$12.6 million in additional NIH funding will help advance research into pediatric diseases
Leesburg, Va.–The Smashing Walnuts Foundation, a nonprofit organization dedicated to raising awareness and funding to find a cure for childhood brain cancer, commends Congress for coming together to pass, and the President for signing, a comprehensive appropriation bill that includes critical research dollars to fight pediatric cancer and other devastating childhood diseases.
In addition to a $2 billion increase to the overall budget for the National Institutes of Health (NIH), the bill dedicates $12.6 million to the Gabriella Miller Kids First Research Fund for fiscal year 2016. We are thankful that Congress appropriated this critical funding and further instructed NIH to prioritize childhood cancer within the program through language requested by the Smashing Walnuts Foundation.
The Smashing Walnuts Foundation is proud to lead a diverse group of advocates working to secure funding for the Kids First Research Fund and other critical programs aimed at eradicating devastating childhood diseases. This year’s spending measure represents an important step forward in our endeavor, but we have quite a long way to go. Only 4 percent of federal spending on cancer research is directed to childhood cancer. In the case of many childhood cancers, such as diffuse intrinsic pontine glioma (DIPG), little progress and no new treatments have come in more than a generation.
However, we remain hopeful. “We are extraordinarily grateful to Congress for continuing to fund research on childhood diseases as part of the NIH’s FY 2016 budget, and for recognizing the importance of focusing on cancer,” stated Ellyn Miller, Gabriella’s mother and executive director of the Smashing Walnuts Foundation. There are eight more years of funding under the Gabriella Miller Kids First Research Act, which have the potential to make a meaningful difference in the lives of many children.

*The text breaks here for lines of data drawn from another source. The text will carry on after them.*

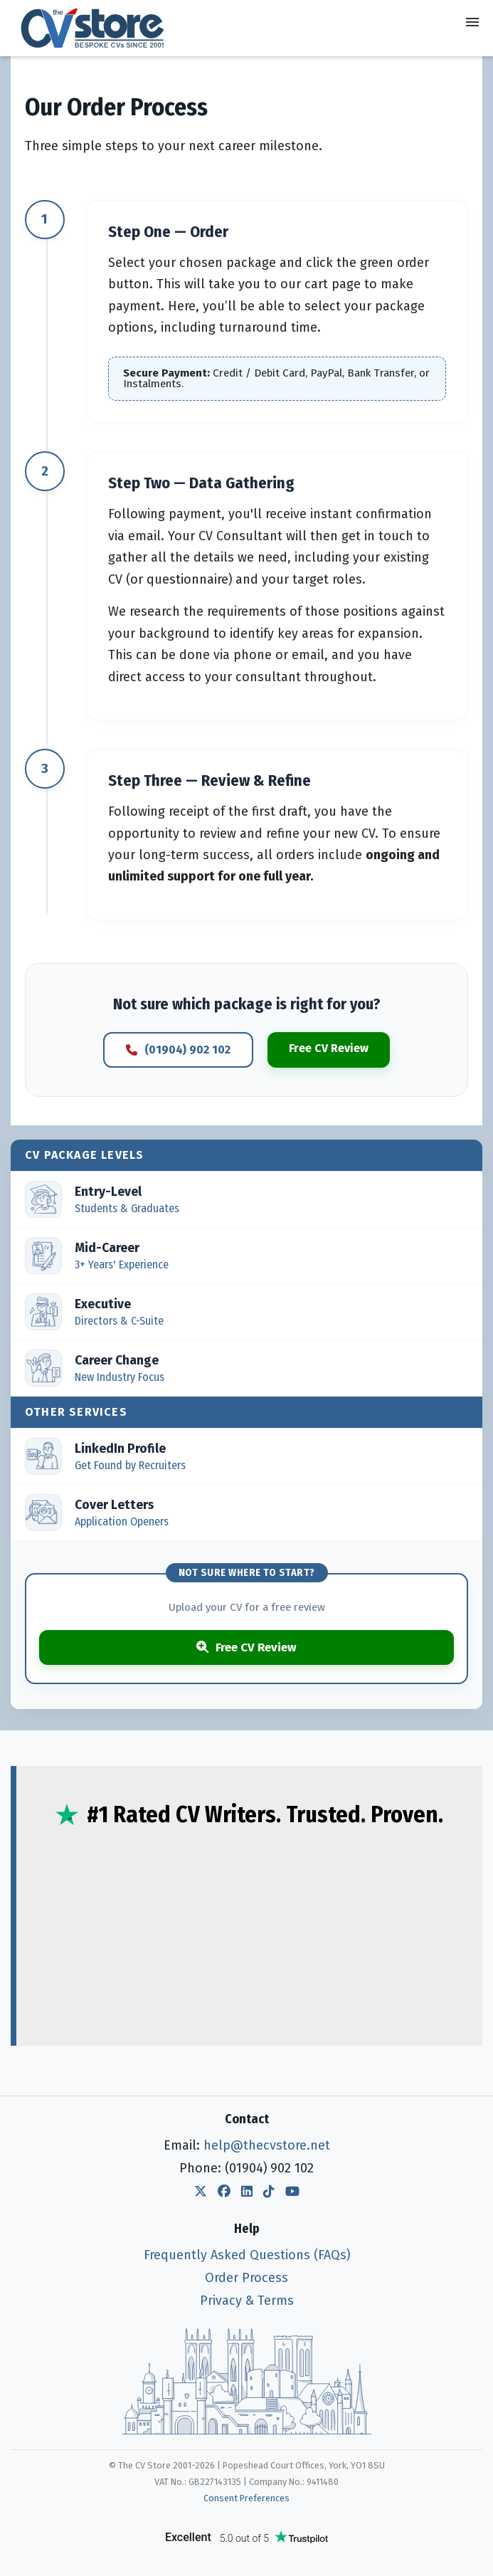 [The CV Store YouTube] (292, 2191)
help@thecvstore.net (266, 2145)
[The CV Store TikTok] (269, 2191)
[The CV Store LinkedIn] (247, 2191)
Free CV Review (329, 1048)
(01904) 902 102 (178, 1049)
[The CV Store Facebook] (224, 2191)
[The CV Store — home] (92, 28)
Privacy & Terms (247, 2300)
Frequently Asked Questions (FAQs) (247, 2255)
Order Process (246, 2278)
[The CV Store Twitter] (200, 2191)
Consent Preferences (246, 2498) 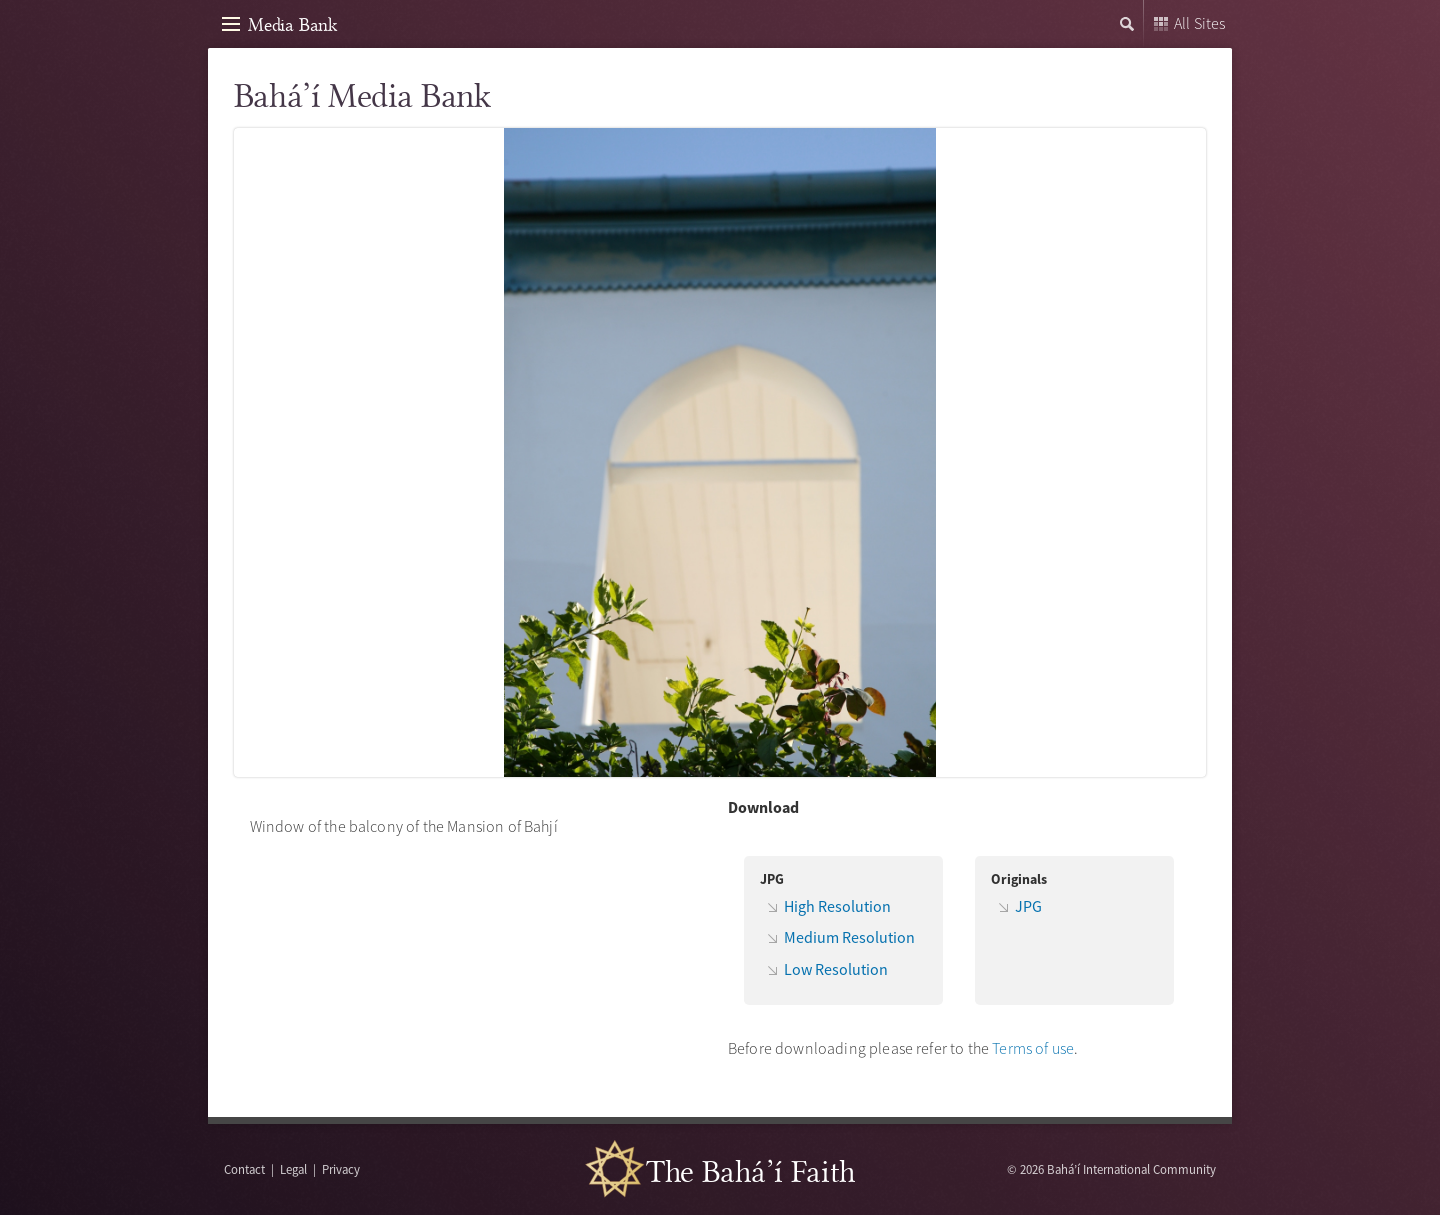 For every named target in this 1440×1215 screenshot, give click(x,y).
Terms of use (1033, 1048)
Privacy (341, 1169)
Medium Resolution (849, 937)
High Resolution (837, 906)
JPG (1028, 906)
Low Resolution (836, 969)
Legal (293, 1169)
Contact (244, 1169) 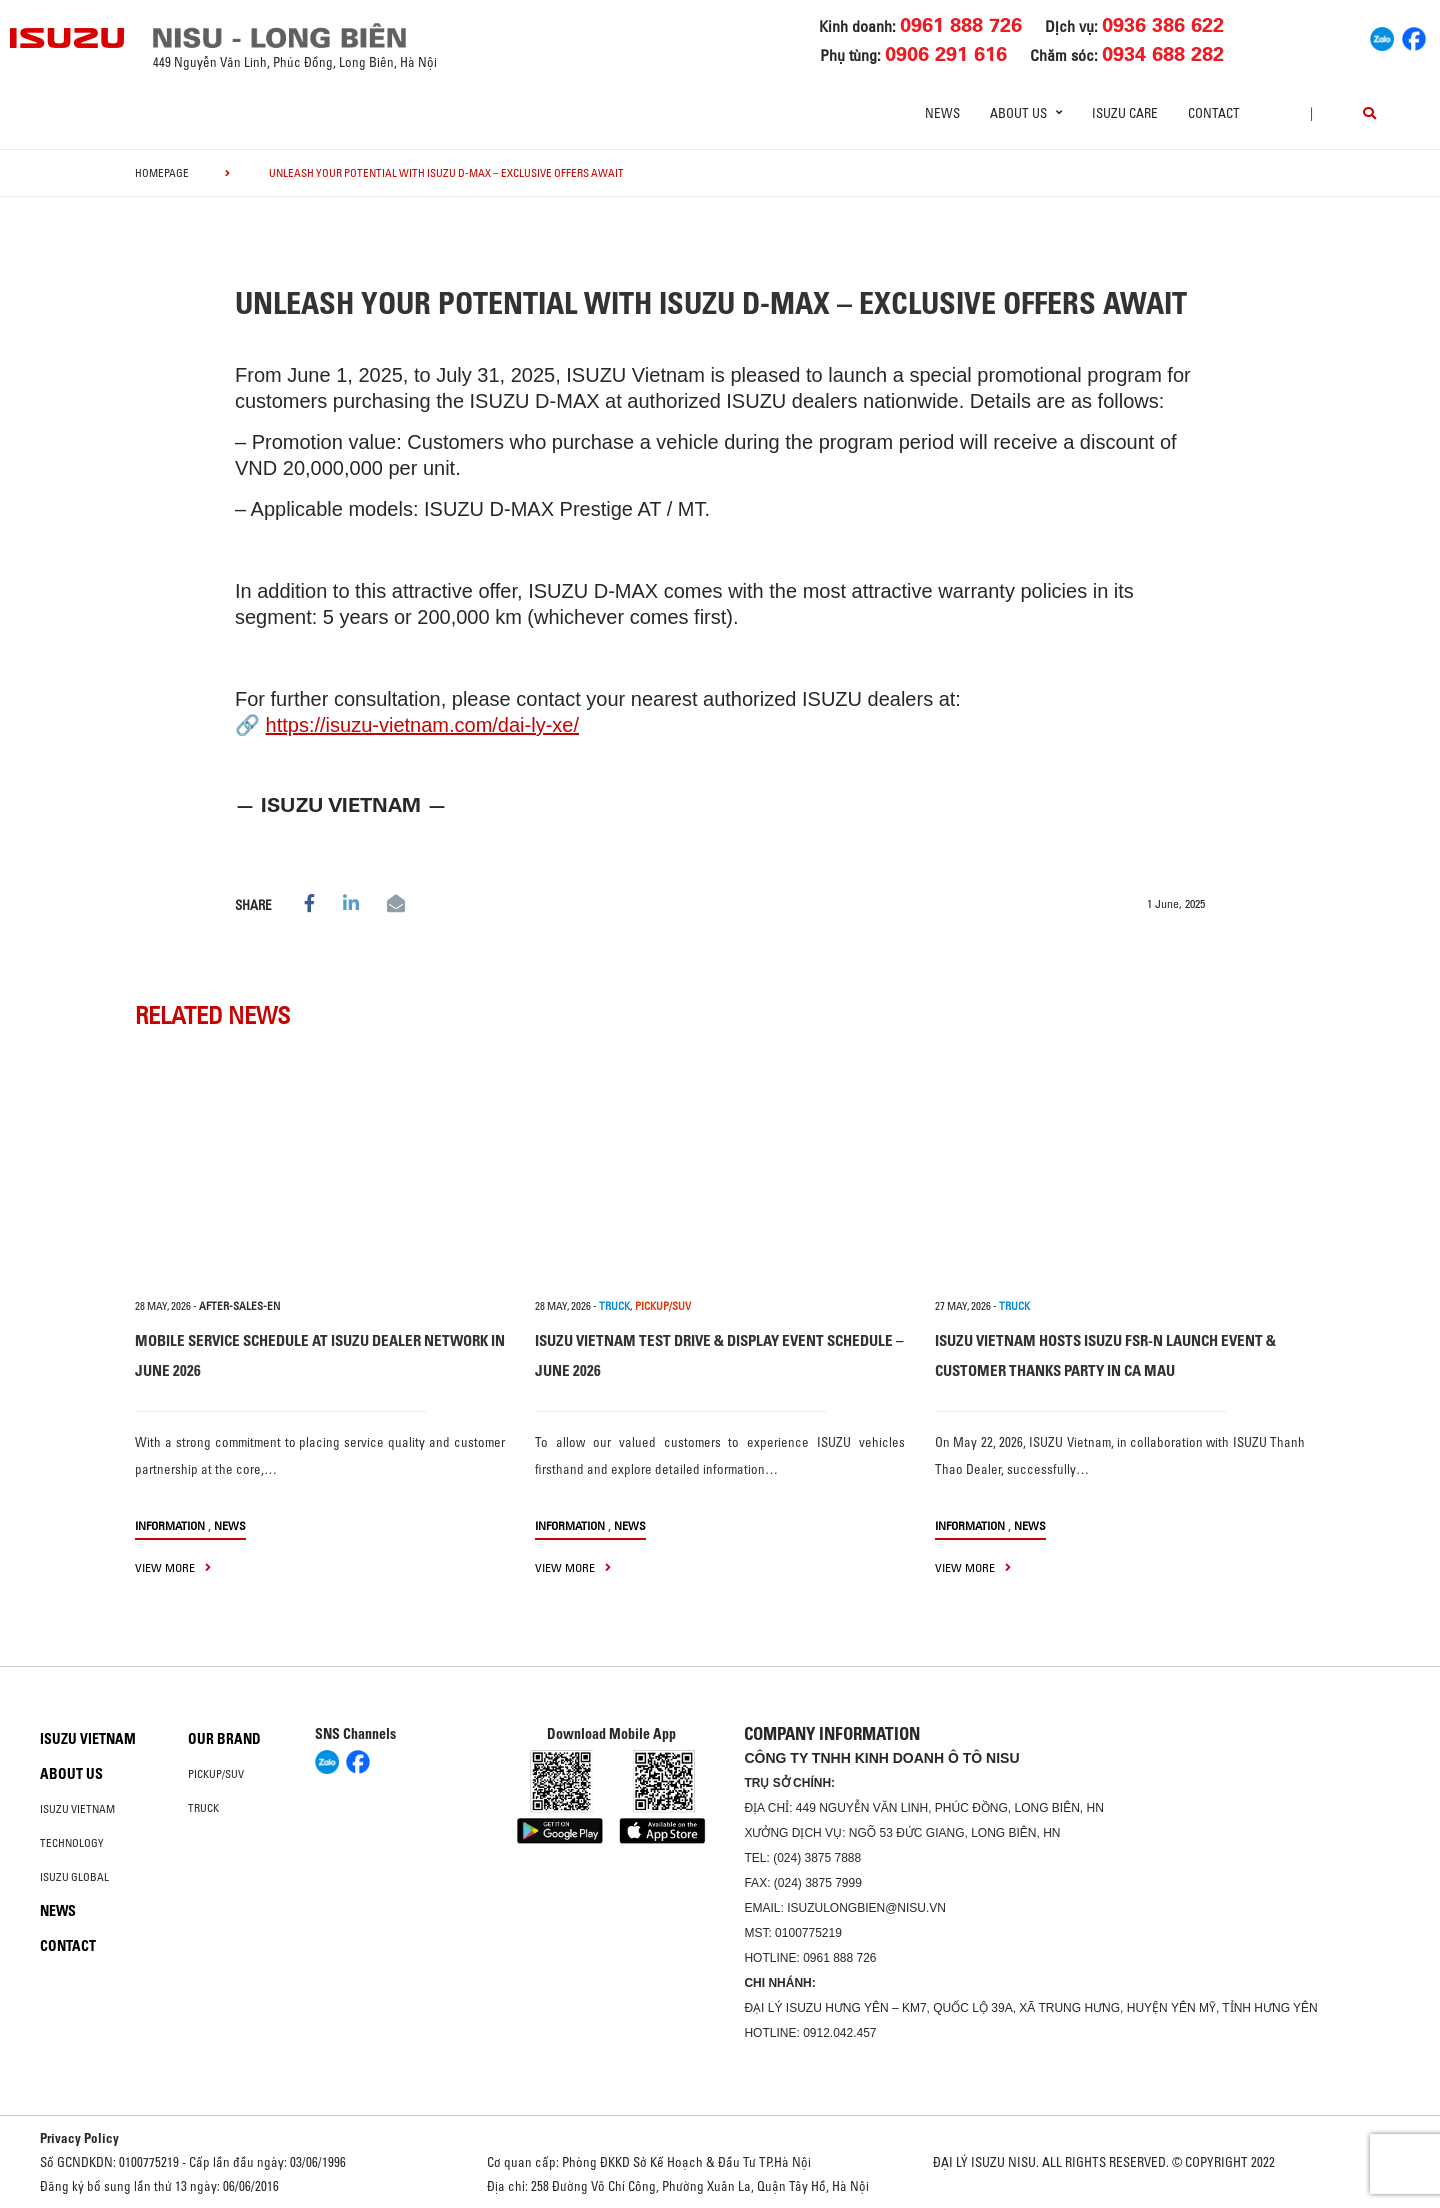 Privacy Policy (79, 2138)
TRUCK (614, 1306)
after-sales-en (239, 1306)
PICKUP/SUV (663, 1306)
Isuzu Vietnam (88, 1739)
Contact (1214, 113)
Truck (203, 1808)
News (942, 113)
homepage (162, 173)
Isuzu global (74, 1877)
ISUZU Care (1125, 113)
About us (71, 1774)
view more (173, 1567)
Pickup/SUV (216, 1774)
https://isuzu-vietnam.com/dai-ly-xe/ (422, 725)
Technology (72, 1843)
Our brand (224, 1739)
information (170, 1525) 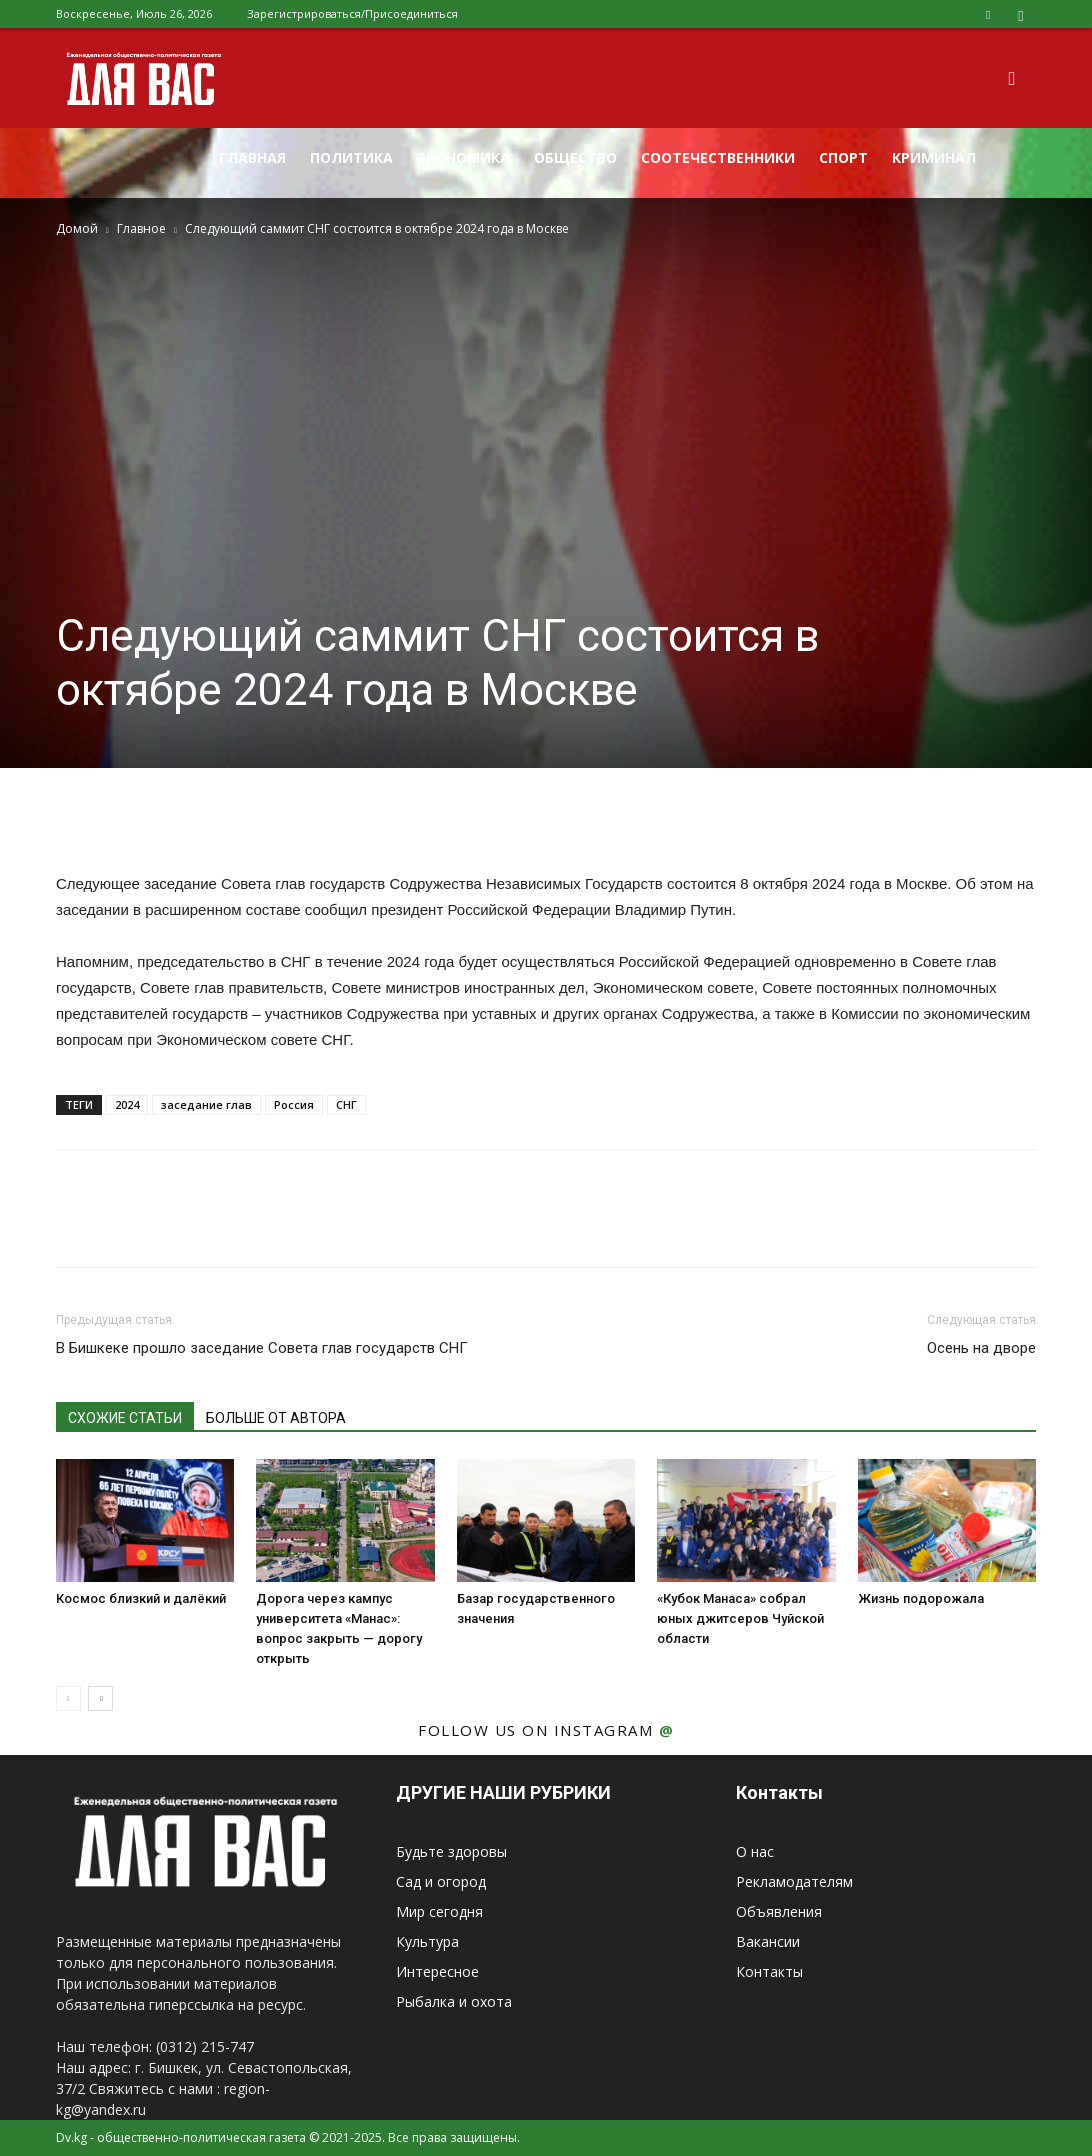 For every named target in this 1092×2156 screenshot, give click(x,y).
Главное (141, 228)
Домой (77, 228)
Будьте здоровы (451, 1851)
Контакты (769, 1971)
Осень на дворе (981, 1348)
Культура (427, 1941)
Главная (252, 157)
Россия (294, 1104)
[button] (1012, 79)
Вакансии (768, 1941)
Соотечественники (718, 157)
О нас (755, 1851)
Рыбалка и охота (454, 2001)
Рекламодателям (794, 1881)
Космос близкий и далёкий (141, 1598)
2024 (127, 1104)
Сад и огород (441, 1881)
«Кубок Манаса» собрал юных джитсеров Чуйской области (740, 1618)
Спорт (843, 157)
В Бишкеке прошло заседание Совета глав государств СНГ (262, 1348)
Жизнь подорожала (921, 1598)
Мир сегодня (439, 1911)
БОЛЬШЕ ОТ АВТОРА (276, 1418)
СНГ (346, 1104)
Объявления (779, 1911)
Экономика (463, 157)
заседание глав (206, 1104)
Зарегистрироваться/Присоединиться (352, 13)
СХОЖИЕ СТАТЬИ (125, 1418)
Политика (351, 157)
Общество (575, 157)
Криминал (934, 157)
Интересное (437, 1971)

Under the Act, NIH is empowered to devote more than $125 million in grants over a decade to researchers studying critical diseases that threaten and claim the lives of so many American children.
About Gabriella Miller and the Smashing Walnuts Foundation
Gabriella Miller accomplished much in her short life, raising nearly $300,000 for children’s cancer charities, including funding for the Make a Wish Foundation to grant wishes to 36 children, co-authoring a book about childhood cancer, speaking at numerous events, including Curefest on the National Mall, and inspiring her family to pledge their lifelong commitment to carry on her work. Gabriella and her family smashed walnuts with a frying pan to symbolize the fight against her “walnut sized” brain tumor.
Three months prior to her death on October 26, 2013 at the age of 10, Gabriella, along with her parents, Mark and Ellyn Miller, and her younger brother, Jake, started the Smashing Walnuts Foundation to cure childhood brain cancer by funding scientific research and clinical trials.